Nonetheless, the conspiracy-minded have claimed that the Fed must have somehow agreed to make JPMorgan and HSBC whole for any losses the banks suffered if and when the price of silver rose above the artificially maintained low levels — as in right now, for instance. (About all this, a JPMorganChase spokesman declined to comment.)

Some two-and-a-half years later, the Commodity Futures Trading Commission’s investigation is still unresolved, and at least one commissioner — Bart Chilton — thinks that after interviewing more than 32 people and reviewing more than 40,000 documents, there has been enough investigating and not enough prosecuting. “More than two years ago, the agency began an investigation into silver markets,” Chilton said at a commission hearing last October. “I have been urging the agency to say something on the matter for months … I believe violations to the Commodity Exchange Act have taken place in silver markets and that any such violation of the law in this regard should be prosecuted.”

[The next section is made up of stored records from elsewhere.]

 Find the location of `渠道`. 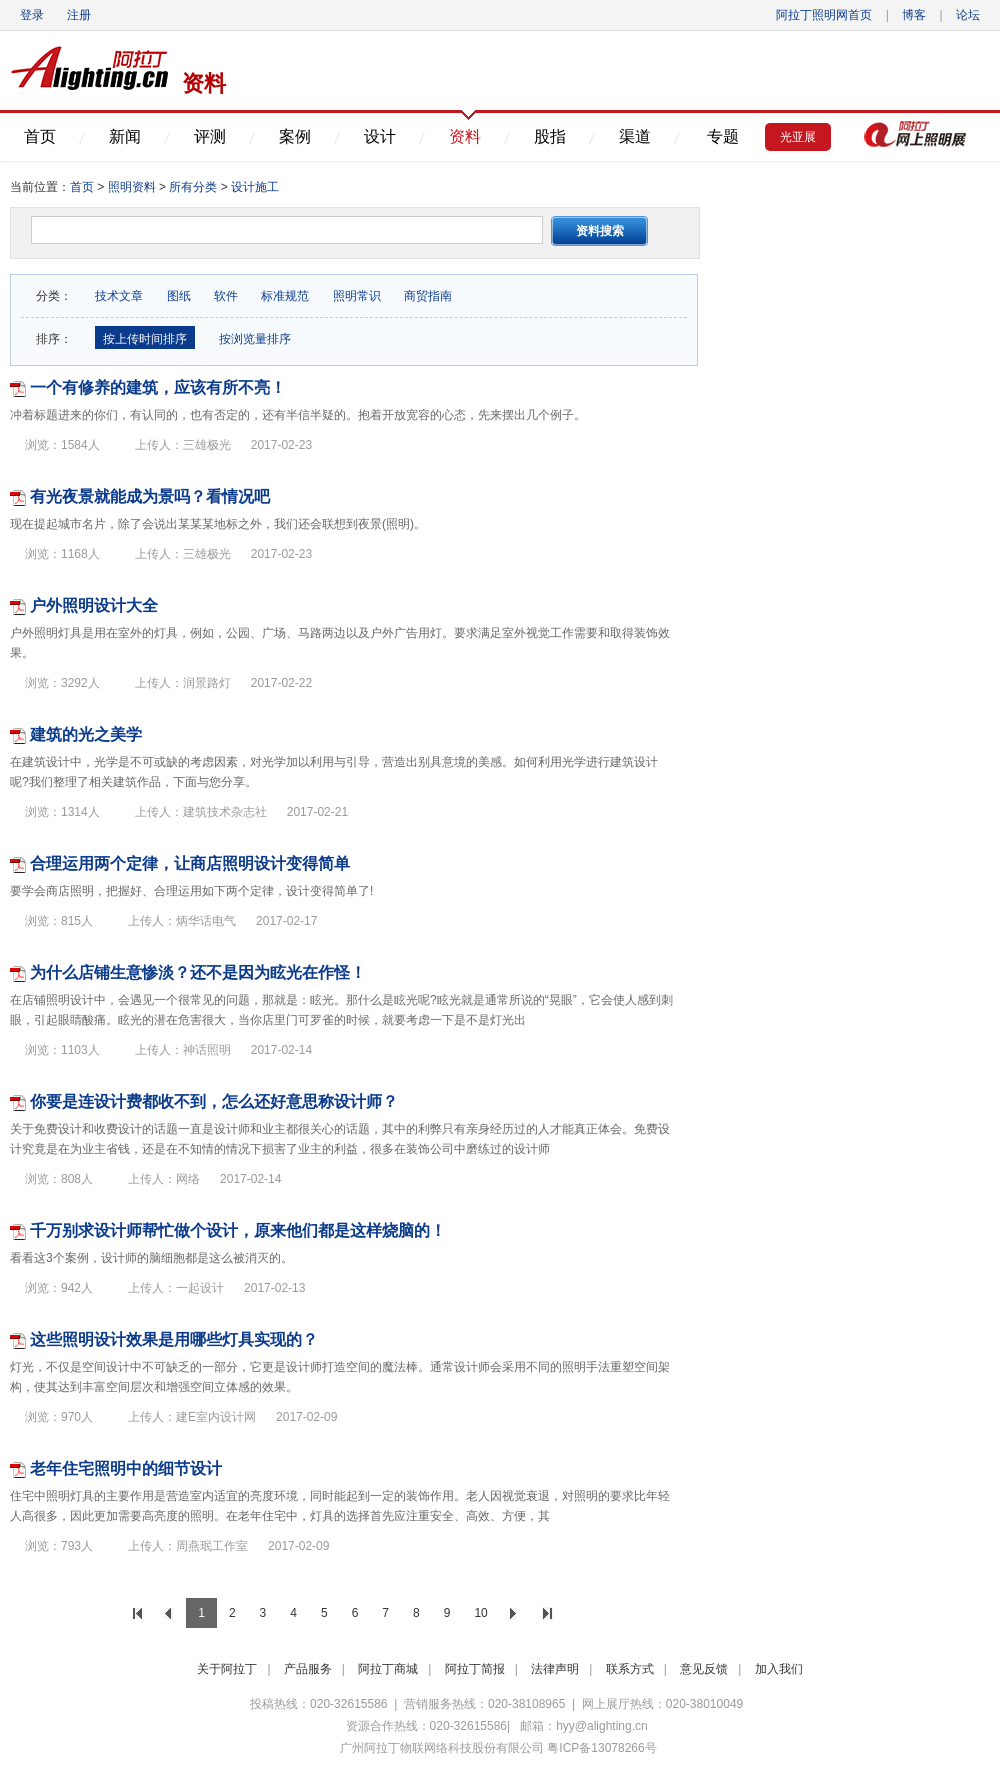

渠道 is located at coordinates (635, 136).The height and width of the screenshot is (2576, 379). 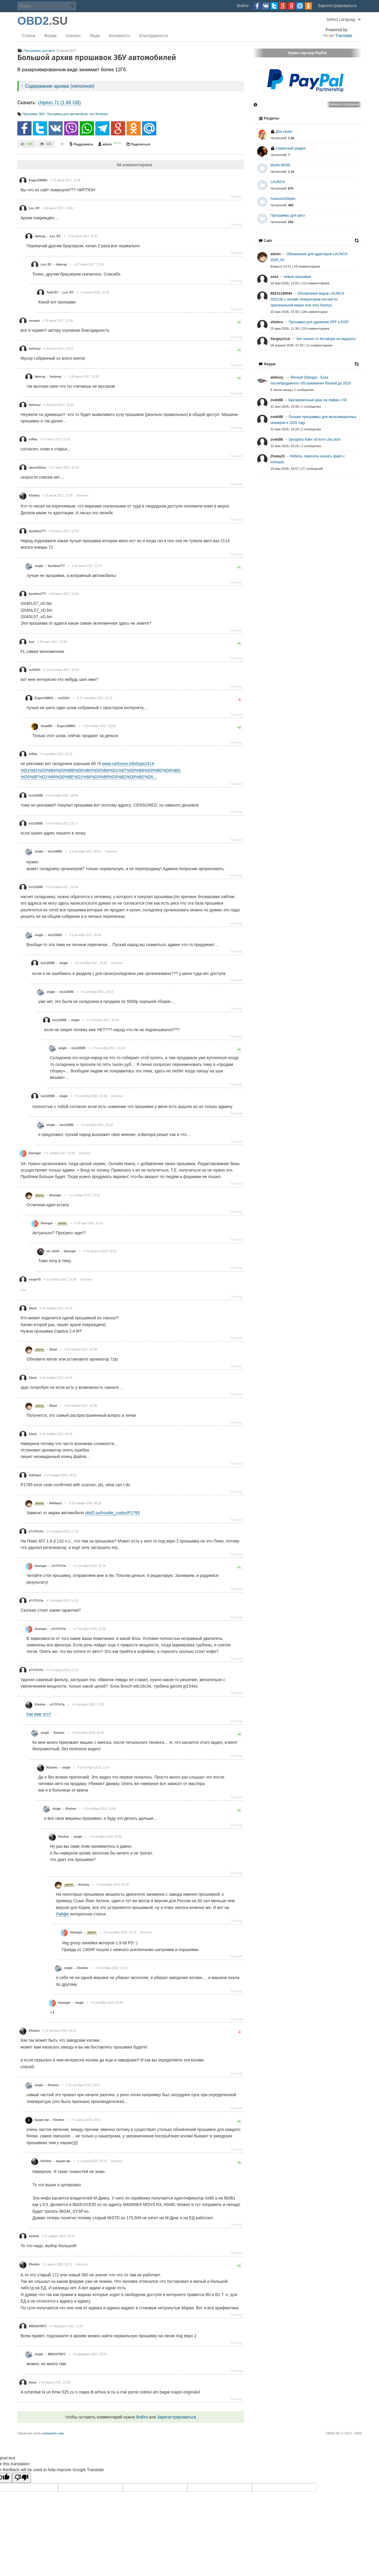 What do you see at coordinates (112, 1512) in the screenshot?
I see `obd2.su/trouble_codes/P1765` at bounding box center [112, 1512]. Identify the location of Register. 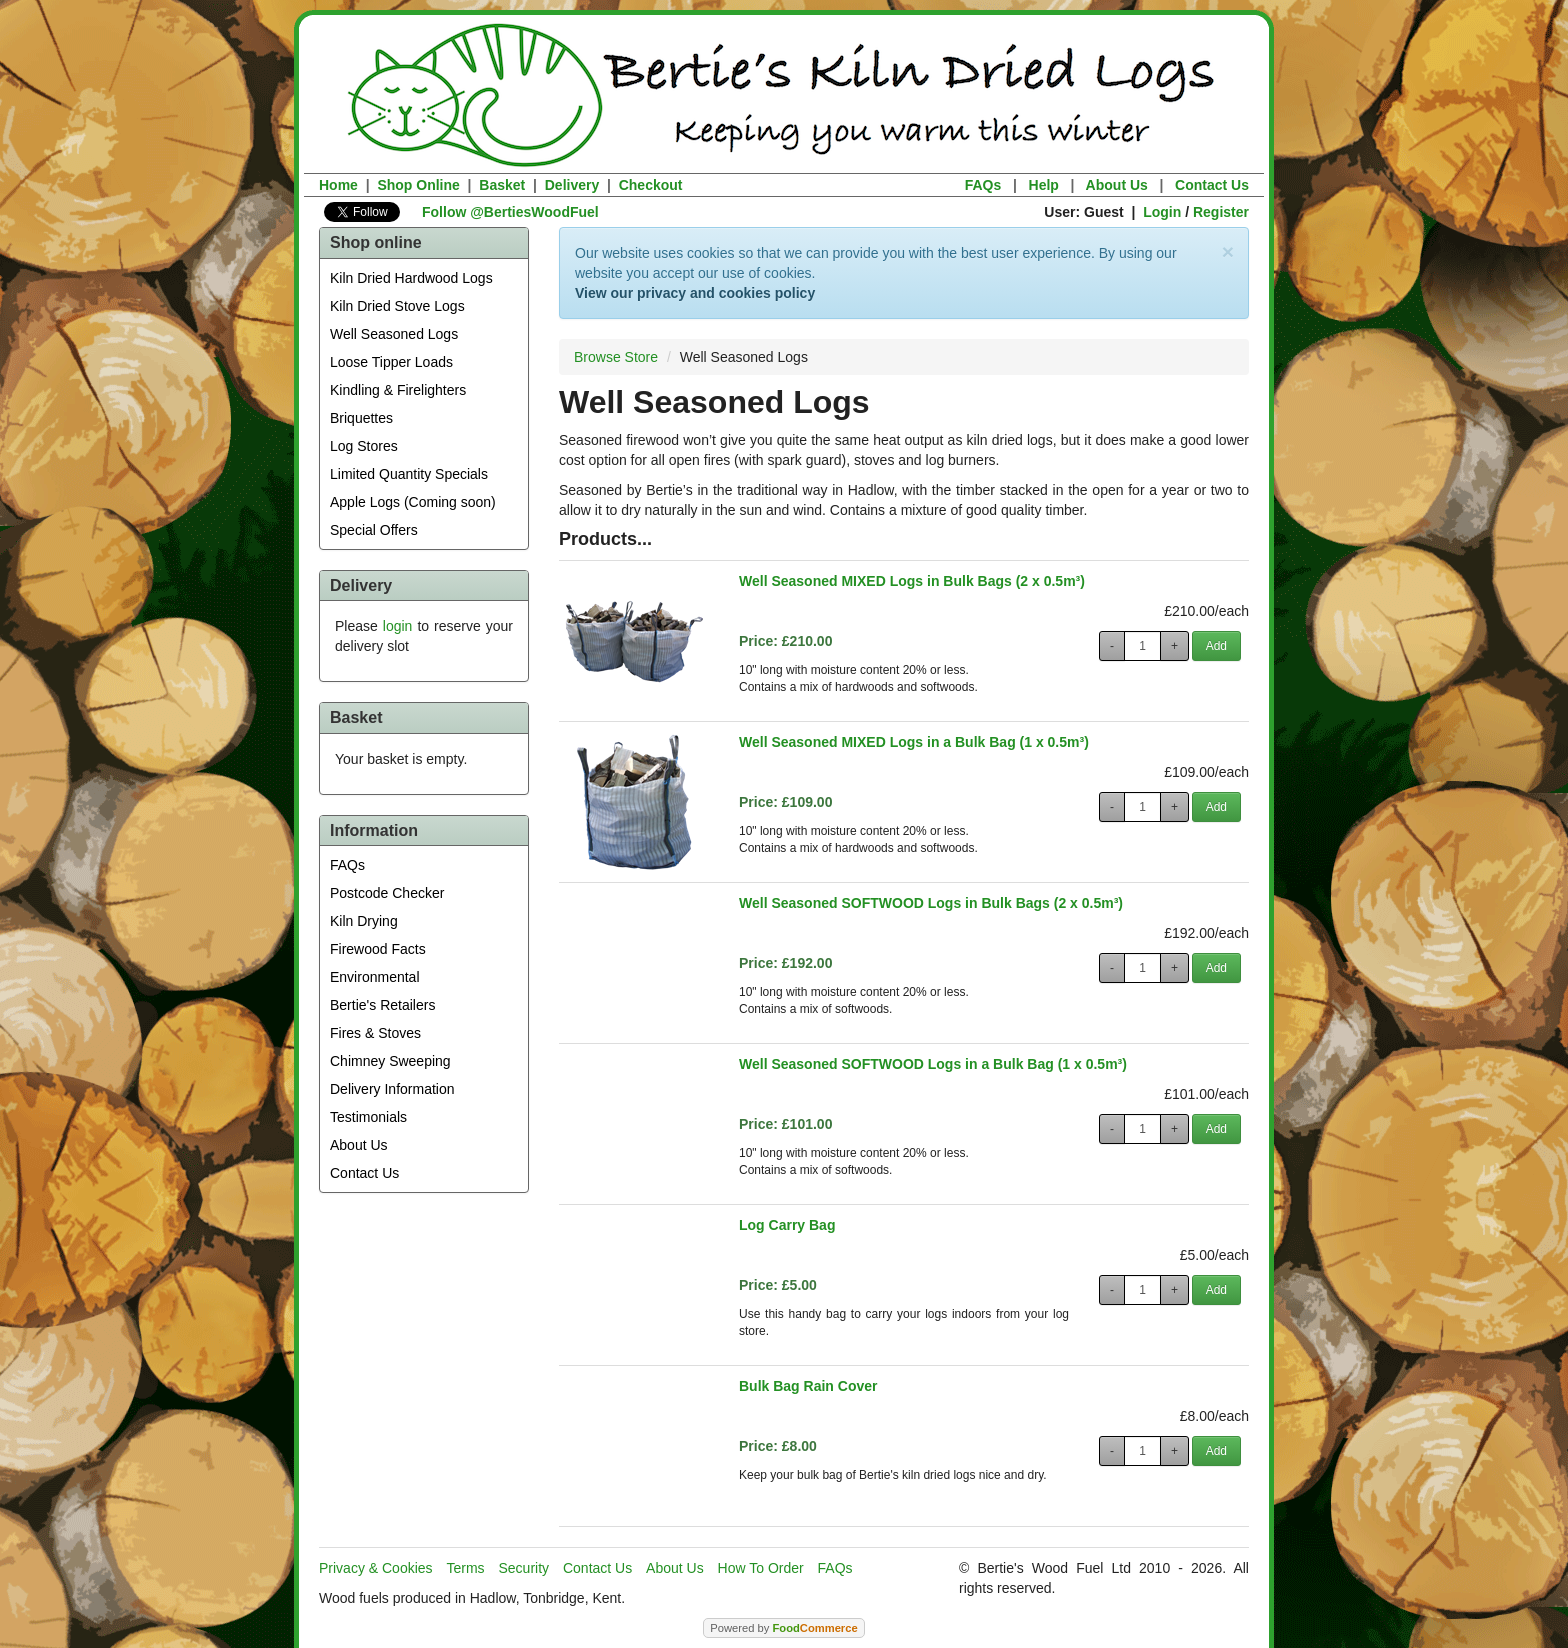
(1221, 212). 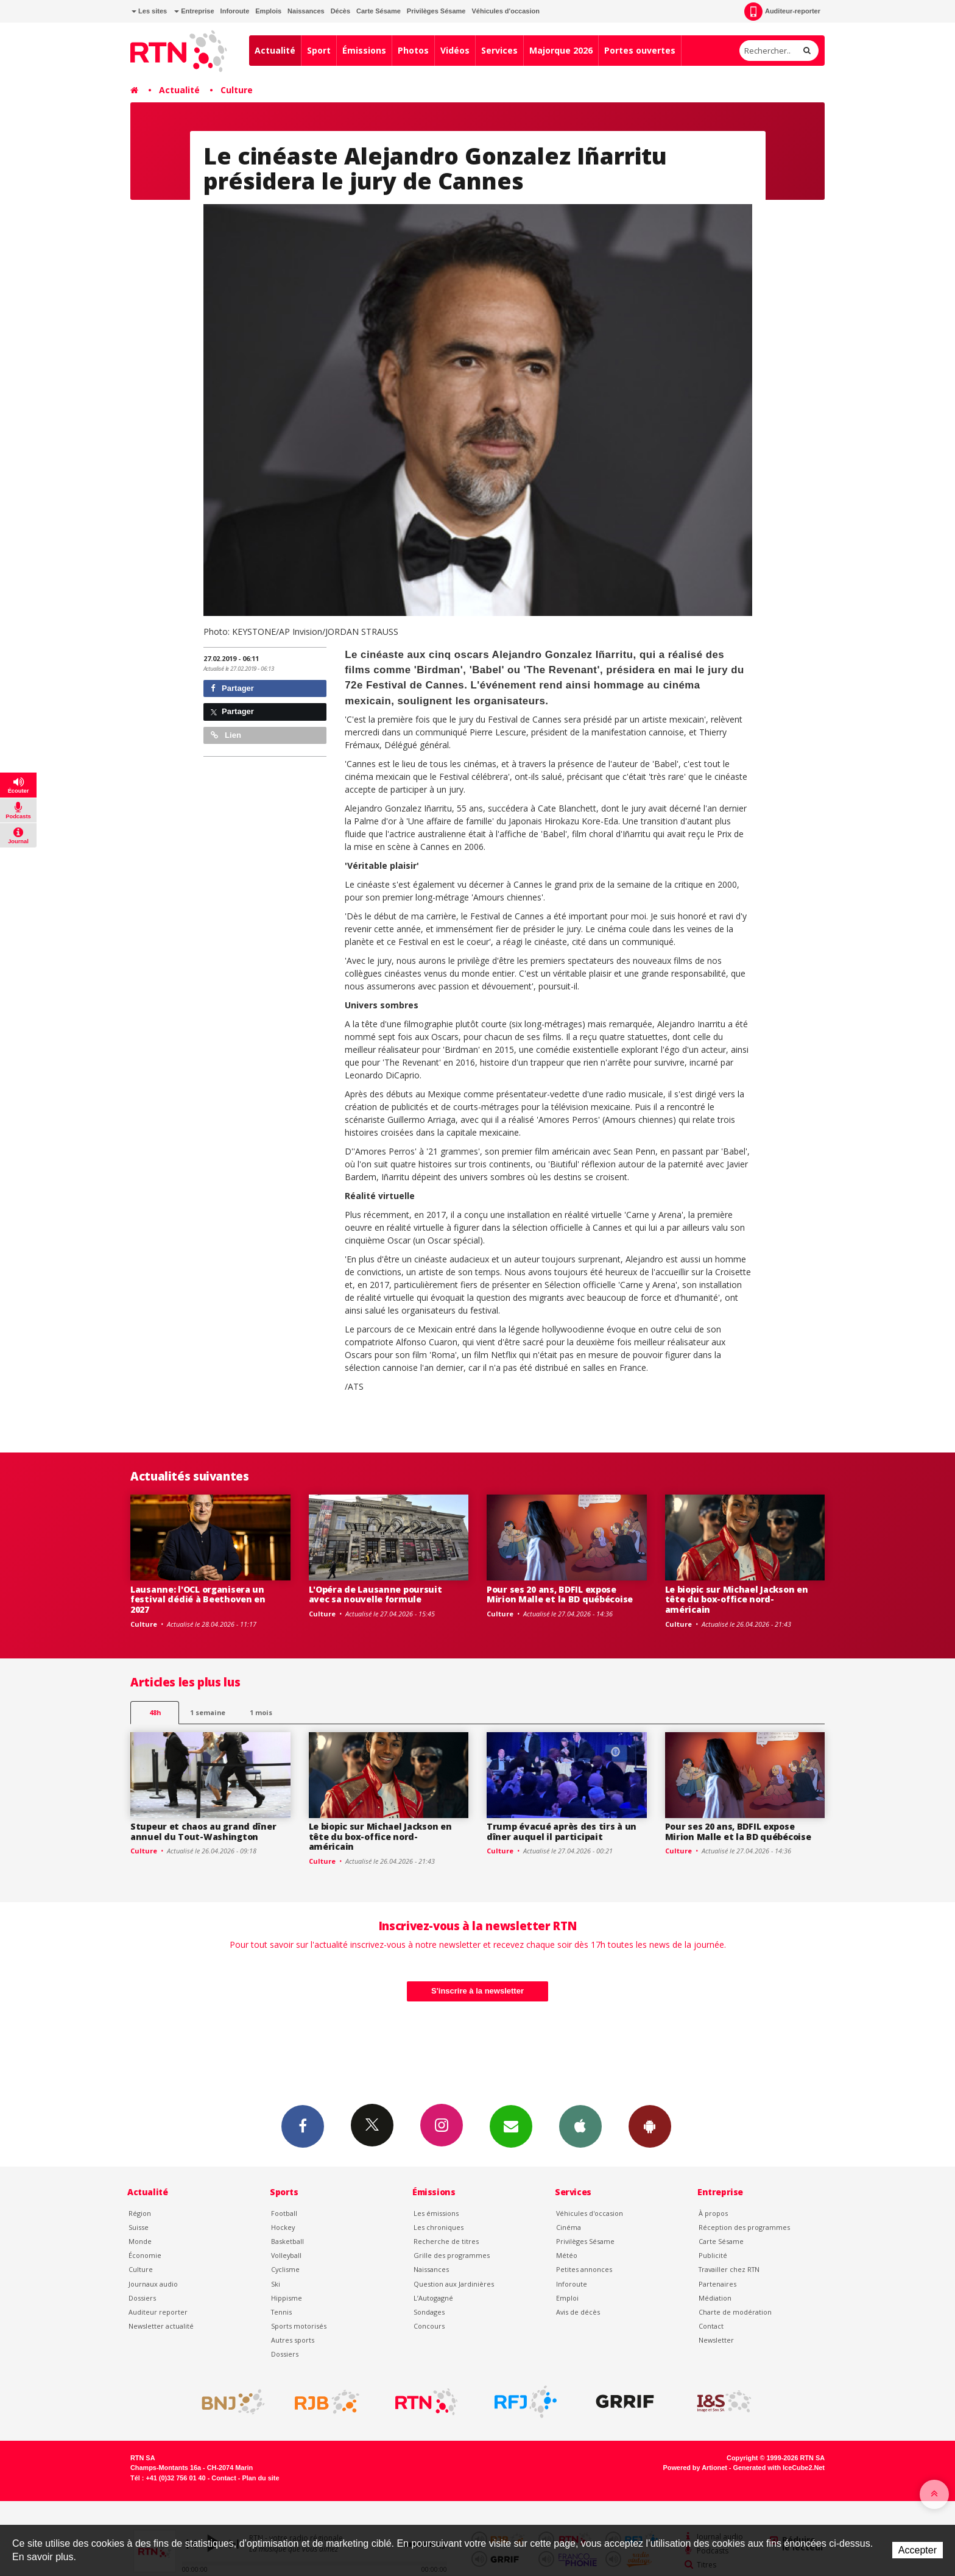 I want to click on Lien, so click(x=226, y=735).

What’s more, Chilton said in an interview last week, that “one participant” in the silver market still controlled 35 percent of the silver market as recently as a few months ago, “enough to move prices,” he said, and well above the 10 percent “position limits” the commission has proposed to comply with Dodd-Frank financial reform law. Since that law’s passage last summer, the commodities exchanges have issued waivers permitting the ownership of silver positions above the limits the C.F.T.C. has proposed, and which were supposed to be in place by January of this year. Yet the waivers remain in place, and the big traders have not been penalized, much to Chilton’s frustration And the mystery deepens: last Thursday, the price of silver fell $1.50 per ounce in less than an hour before recovering. “This was robbery at its most obvious and most vindictive,” wrote Richard Guthrie, a London-based trader, in an e-mail to Chilton. “How many investors lost money and positions to the financial benefit of an elite few?”

It’s getting harder and harder to continue to brush off Andrew Maguire’s claims as the rantings of a rogue trader with a nutty online following. The Commodities Futures Trading Commission should immediately release the files from its investigation into the supposed manipulation of the silver market so the public can determine whether JPMorganChase and HSBC did anything illegal, with or without the help of the Fed. In addition, the commission should start enforcing the 10 percent threshold on silver positions it has proposed to comply with Dodd-Frank law. Basically, the other commissioners must join with Bart Chilton to do the job they are required to do: Protecting the sanctity of the markets and preventing the sorts of manipulation we’ve seen all too often.